* _What is being asked_
Everything in the data below except the pictures must be repeated word for word.

* _Given records_
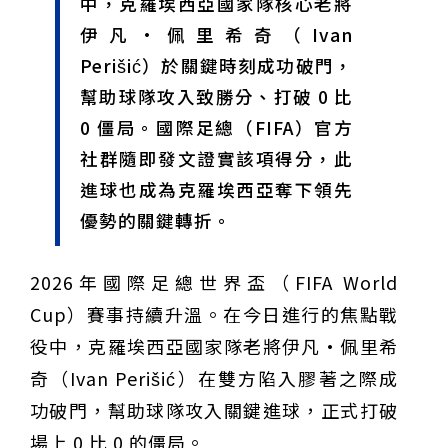
中，克羅埃西亞國家隊核心老將
甲 萬人爭躦轎底響徹夜空
MLB》鄧愷威6局飆6K完封小熊奪第3勝！宰制力複製
伊凡·佩里希奇（Ivan
「王建民建仔旋風」引爆世代傳承
鐵觀音節政大登場 結合大文山友善食農與地方創生
臺德技職教育深層對話！德國Walther Rathenau師生
Perišić）於關鍵時刻成功破門，
造訪大安高工 體驗端午文化與前瞻工業實作
迎端午、抗酷暑！臺中盛夏水域系列活動本周六起兩地
幫助球隊攻入致勝分、打破 0 比
開划
課堂搬到菜市場！北市13校「游於藝」成果展 導覽小
尖兵用藝術「說」出千年風俗
20年淬鍊！貓空纜車運量突破4,000萬人次 「天空綠
0 僵局。國際足總（FIFA）官方
洲」成國際打卡新地標
熊鷹羽毛與保育的兩難！金甌女中師生齊聚《飛吧！熊
社群隨即發文證實該項得分，此
鷹》特映會 深化原民文化與生態永續教育
29件神級作品齊聚葫蘆墩！「藝馬登豐」2026台灣工
進球也成為克羅埃西亞奪下領先
藝之家聯展震撼登場
跨越百年的生物觀測！科博館、成大《時空丈量師》特
展：讓典藏標本說出氣候變遷真相
睽違七年！精品郵輪「島嶼天空號」首航臺中港 參山處
優勢的關鍵轉折。
攜手縣市熱情迎賓
金牌搖籃驚傳「球荒」！江啟臣偕運彩公會挺萬和國
中，捐贈 1800 顆羽球助小將 4 月全中運奪金
台中》15分鐘的診療，13年的堅持！ 中山醫大牙醫系
跨海義診13年
2026年國際足總世界盃（FIFA World
Cup）賽事持續升溫。在今日進行的焦點戰
役中，克羅埃西亞國家隊老將伊凡·佩里希
奇（Ivan Perišić）在雙方陷入膠著之際成
功破門，幫助球隊攻入關鍵進球，正式打破
場上 0 比 0 的僵局。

* _Answer to this task_
中，克羅埃西亞國家隊核心老將
甲 萬人爭躦轎底響徹夜空
MLB》鄧愷威6局飆6K完封小熊奪第3勝！宰制力複製
伊凡·佩里希奇（Ivan
「王建民建仔旋風」引爆世代傳承
鐵觀音節政大登場 結合大文山友善食農與地方創生
臺德技職教育深層對話！德國Walther Rathenau師生
Perišić）於關鍵時刻成功破門，
造訪大安高工 體驗端午文化與前瞻工業實作
迎端午、抗酷暑！臺中盛夏水域系列活動本周六起兩地
幫助球隊攻入致勝分、打破 0 比
開划
課堂搬到菜市場！北市13校「游於藝」成果展 導覽小
尖兵用藝術「說」出千年風俗
20年淬鍊！貓空纜車運量突破4,000萬人次 「天空綠
0 僵局。國際足總（FIFA）官方
洲」成國際打卡新地標
熊鷹羽毛與保育的兩難！金甌女中師生齊聚《飛吧！熊
社群隨即發文證實該項得分，此
鷹》特映會 深化原民文化與生態永續教育
29件神級作品齊聚葫蘆墩！「藝馬登豐」2026台灣工
進球也成為克羅埃西亞奪下領先
藝之家聯展震撼登場
跨越百年的生物觀測！科博館、成大《時空丈量師》特
展：讓典藏標本說出氣候變遷真相
睽違七年！精品郵輪「島嶼天空號」首航臺中港 參山處
優勢的關鍵轉折。
攜手縣市熱情迎賓
金牌搖籃驚傳「球荒」！江啟臣偕運彩公會挺萬和國
中，捐贈 1800 顆羽球助小將 4 月全中運奪金
台中》15分鐘的診療，13年的堅持！ 中山醫大牙醫系
跨海義診13年
2026年國際足總世界盃（FIFA World
Cup）賽事持續升溫。在今日進行的焦點戰
役中，克羅埃西亞國家隊老將伊凡·佩里希
奇（Ivan Perišić）在雙方陷入膠著之際成
功破門，幫助球隊攻入關鍵進球，正式打破
場上 0 比 0 的僵局。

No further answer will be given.